Une annonce forte qui intervient après la visite du secrétaire d’État américain Antony Blinken, qui n’a fait aucune déclaration en ce sens, alors même que les États-Unis ont obtenu 79,5 milliards de dollars de DTS. Et la Chine ne compte pas s’arrêter là puisque XI Jingping encourage également les entreprises chinoises à investir 10 milliards de dollars US supplémentaires sur le continent.

La déclaration commune de Dakar dans le détail

La Chine et l’Afrique ont «toutes deux le droit au développement», dit la déclaration commune finale de Dakar, touchant à une inquiétude répandue en Afrique d’un développement sacrifié à la lutte contre le réchauffement climatique. Trois ans après le précédent rendez-vous de Pékin, ce Focac a été précédé d’attentes fortes des pays africains vis-à-vis du premier partenaire commercial du continent, en termes de soutien au développement, d’aide aux financements et d’investissements et d’allègement de la dette ou de riposte sanitaire. Les économies africaines ont été sévèrement affectées par la pandémie.

Tout en souhaitant voir la Chine poursuivre ses grands chantiers, les dirigeants africains espèrent des échanges commerciaux moins notoirement déséquilibrés et une relation d’affaires plus profitable aux Africains. La Chine fait face au reproche de se servir des dettes contractées auprès d’elle par les États africains, notamment pour financer de grandes infrastructures, afin d’accroître son influence sur des pays incapables d’honorer leurs engagements ou peinant à le faire. Elle est aussi critiquée pour ses pratiques sociales ou environnementales.

Le secteur privé, au cœur de la bataille

Depuis la création du Focac, il y a 21 ans, Pékin n’a cessé d’augmenter le financement des infrastructures africaines. De 5 milliards de dollars US en 2005, les montants ont atteint 60 milliards de dollars US en 2015 et en 2018. Dans le cadre de la stratégie de la ceinture et de la route, la Chine a financé la construction d’autoroutes, de voies ferrées et de centrales électriques à travers toute l’Afrique.

Deborah Brautigam, professeure d’économie politique internationale à l’université Johns-Hopkins et fondatrice de la China Africa Research Initiative (CARI), a déclaré dans un entretien à South China Morninng Post que «les énormes promesses de prêts pour les infrastructures se sont complètement taries».

D’après elle, «Pékin est également réticent à avancer des fonds sur ses ressources à un moment où les citoyens chinois souffrent de la pandémie.
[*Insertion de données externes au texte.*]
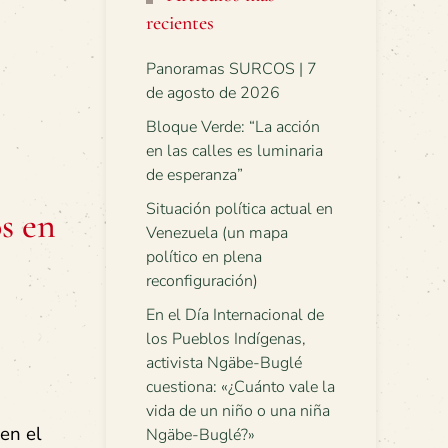
recientes
Panoramas SURCOS | 7
de agosto de 2026
Bloque Verde: “La acción
en las calles es luminaria
de esperanza”
Situación política actual en
s en
Venezuela (un mapa
político en plena
reconfiguración)
En el Día Internacional de
los Pueblos Indígenas,
activista Ngäbe-Buglé
cuestiona: «¿Cuánto vale la
vida de un niño o una niña
 en el
Ngäbe-Buglé?»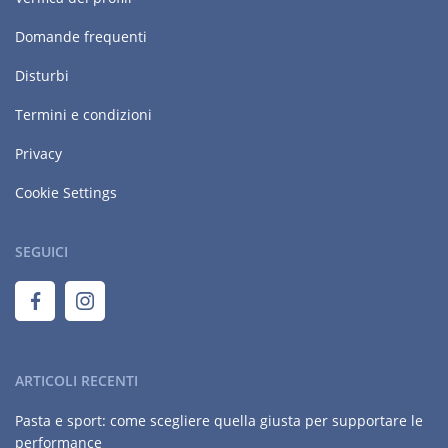
Domande frequenti
Disturbi
Termini e condizioni
Privacy
Cookie Settings
SEGUICI
ARTICOLI RECENTI
Pasta e sport: come scegliere quella giusta per supportare le
performance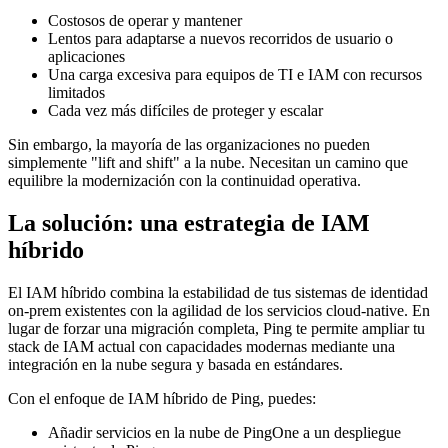
Costosos de operar y mantener
Lentos para adaptarse a nuevos recorridos de usuario o
aplicaciones
Una carga excesiva para equipos de TI e IAM con recursos
limitados
Cada vez más difíciles de proteger y escalar
Sin embargo, la mayoría de las organizaciones no pueden
simplemente "lift and shift" a la nube. Necesitan un camino que
equilibre la modernización con la continuidad operativa.
La solución: una estrategia de IAM
híbrido
El IAM híbrido combina la estabilidad de tus sistemas de identidad
on-prem existentes con la agilidad de los servicios cloud-native. En
lugar de forzar una migración completa, Ping te permite ampliar tu
stack de IAM actual con capacidades modernas mediante una
integración en la nube segura y basada en estándares.
Con el enfoque de IAM híbrido de Ping, puedes:
Añadir servicios en la nube de PingOne a un despliegue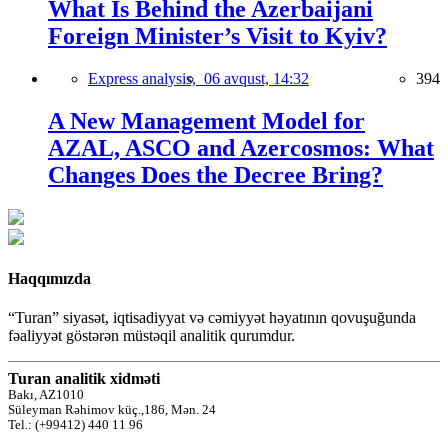
What Is Behind the Azerbaijani
Foreign Minister’s Visit to Kyiv?
Express analysis,
06 avqust, 14:32
394
A New Management Model for
AZAL, ASCO and Azercosmos: What
Changes Does the Decree Bring?
Haqqımızda
“Turan” siyasət, iqtisadiyyat və cəmiyyət həyatının qovuşuğunda
fəaliyyət göstərən müstəqil analitik qurumdur.
Turan analitik xidməti
Bakı, AZ1010
Süleyman Rəhimov küç.,186, Mən. 24
Tel.: (+99412) 440 11 96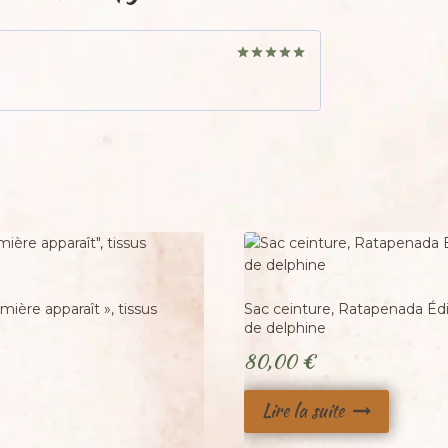
Note
5
sur
5
Adopté
umière apparaît », tissus
Sac ceinture, Ratapenada Édit
de delphine
80,00
€
Lire la suite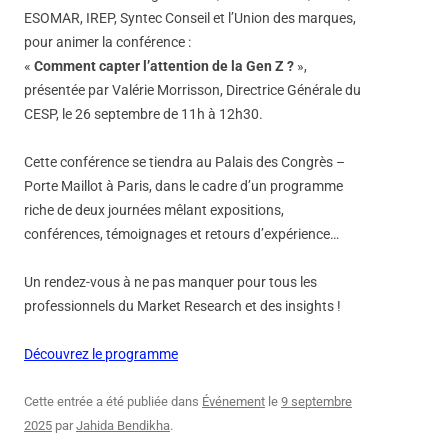
ESOMAR, IREP, Syntec Conseil et l’Union des marques,
pour animer la conférence :
«
Comment capter l’attention de la Gen Z ?
»,
présentée par Valérie Morrisson, Directrice Générale du
CESP, le 26 septembre de 11h à 12h30.
Cette conférence se tiendra au Palais des Congrès –
Porte Maillot à Paris, dans le cadre d’un programme
riche de deux journées mêlant expositions,
conférences, témoignages et retours d’expérience…
Un rendez-vous à ne pas manquer pour tous les
professionnels du Market Research et des insights !
Découvrez le programme
Cette entrée a été publiée dans
Événement
le
9 septembre
2025
par
Jahida Bendikha
.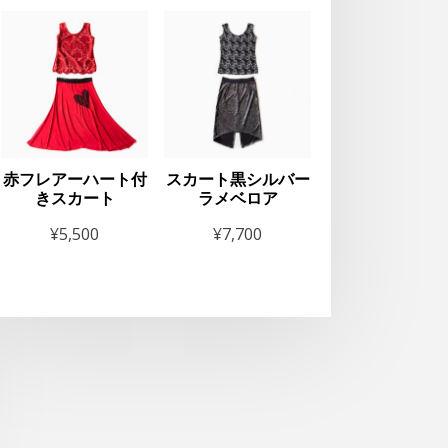
赤フレアーハート付
スカート黒シルバー
きスカート
ラメベロア
¥
5,500
¥
7,700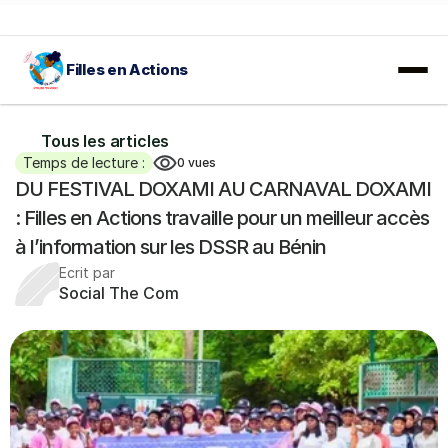
Filles en Actions
𝐀𝐕𝐈𝐒 𝐀̀ 𝐌𝐀𝐍𝐈𝐅𝐄𝐒𝐓𝐀𝐓𝐈𝐎𝐍 𝐃'𝐈𝐍𝐓𝐄́𝐑𝐄̂𝐓𝐒 :
 En savoir plus…
Tous les articles
Temps de lecture :
0
vues
DU FESTIVAL DOXAMI AU CARNAVAL DOXAMI 
: Filles en Actions travaille pour un meilleur accès 
à l’information sur les DSSR au Bénin
Ecrit par
Social The Com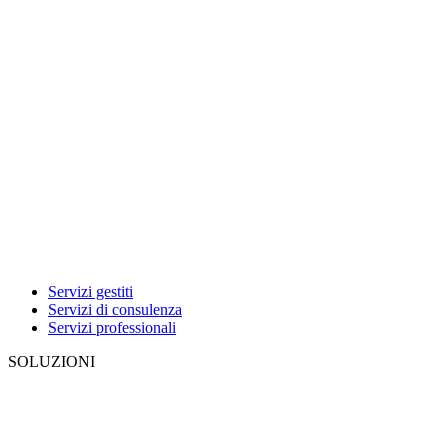
Servizi gestiti
Servizi di consulenza
Servizi professionali
SOLUZIONI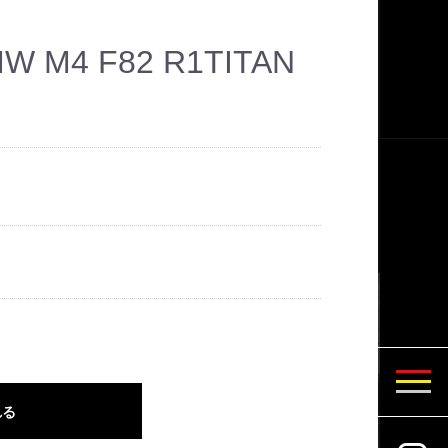
W M4 F82 R1TITAN
れる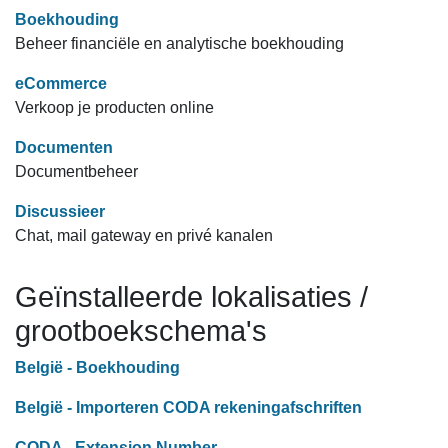
Boekhouding
Beheer financiële en analytische boekhouding
eCommerce
Verkoop je producten online
Documenten
Documentbeheer
Discussieer
Chat, mail gateway en privé kanalen
Geïnstalleerde lokalisaties /
grootboekschema's
België - Boekhouding
België - Importeren CODA rekeningafschriften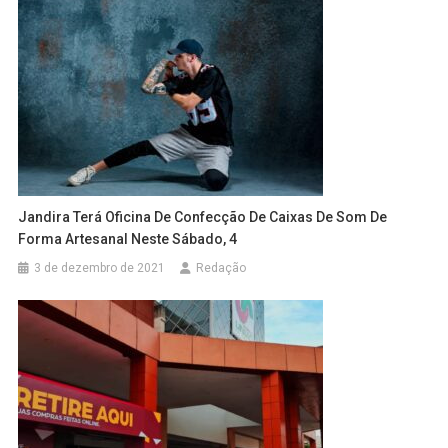
Jandira Terá Oficina De Confecção De Caixas De Som De
Forma Artesanal Neste Sábado, 4
3 de dezembro de 2021
Redação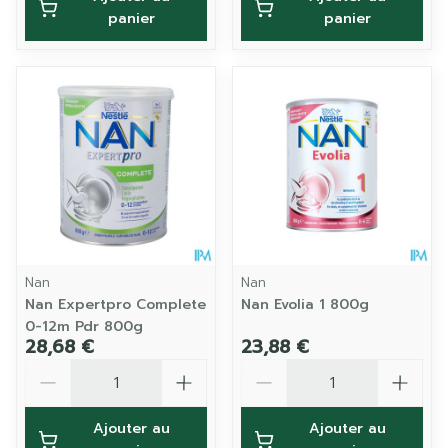
panier
panier
Nan
Nan
Nan Expertpro Complete
Nan Evolia 1 800g
0-12m Pdr 800g
28,68 €
23,88 €
Quantité
Quantité
Ajouter au
Ajouter au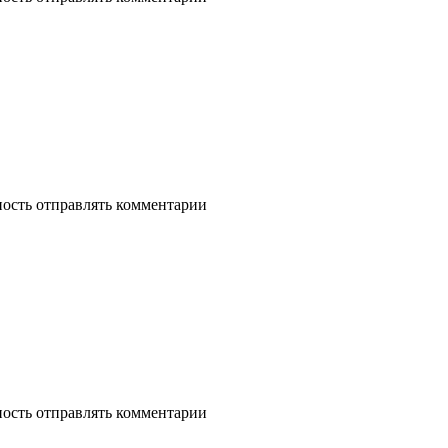
ность отправлять комментарии
ность отправлять комментарии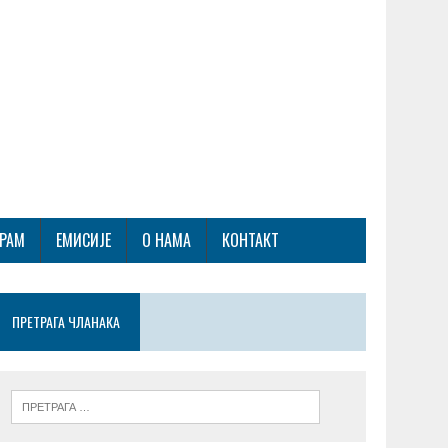
ГРАМ
ЕМИСИЈЕ
О НАМА
КОНТАКТ
ПРЕТРАГА ЧЛАНАКА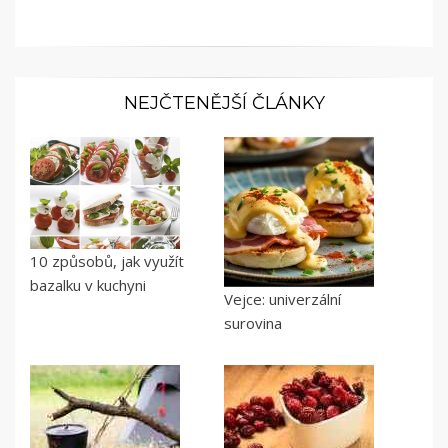
NEJČTENĚJŠÍ ČLÁNKY
10 způsobů, jak využít
bazalku v kuchyni
Vejce: univerzální
surovina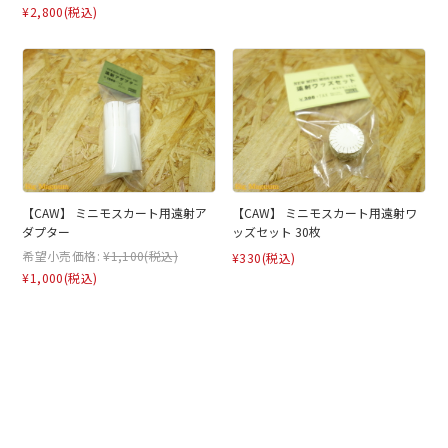
¥2,800
(税込)
【CAW】 ミニモスカート用遠射ア
【CAW】 ミニモスカート用遠射ワ
ダプター
ッズセット 30枚
希望小売価格:
¥1,100
(税込)
¥330
(税込)
¥1,000
(税込)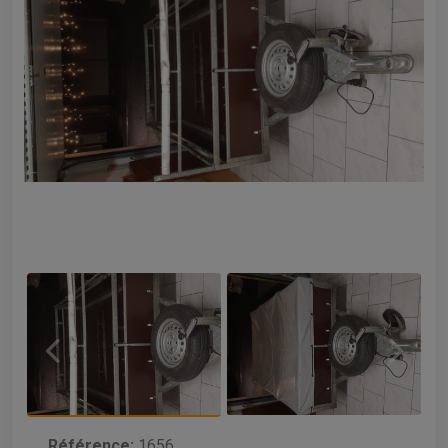
Référence:
1656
Donc pas de promesses de subventions non plus».

D’après son analyse, «tout tourne autour du secteur privé, commerce, investissement privé, petites et moyennes entreprises », pointe-t-elle. En ce sens, Xi Jingping, a parlé d’une plateforme pour la promotion des investissements privés sino-africains qui doit voir le jour dans les prochains mois.

Soutenir les exportations africaines

Pékin veut aussi fournir 10 milliards de dollars de financement pour soutenir les exportations africaines, qui sont encore dominées par les matières premières. Cela pourrait changer avec l’ouverture de ce que le dirigeant chinois a appelé les « voies vertes », un moyen de favoriser les exportations agricoles africaines vers la Chine. Objectif : que les importations en provenance d’Afrique atteignent 300 milliards de dollars US dans trois ans. Le défi est immense tant les obstacles au commerce entre les deux parties sont nombreux, notamment en ce qui concerne les tarifs commerciaux. C’est pourquoi, lors de la conférence du Focac, le président sénégalais, Macky Sall, a appelé à un rééquilibrage : «Il nous faut accélérer le développement des capacités industrielles africaines afin que le continent facilite l’accès de ses produits au marché chinois ».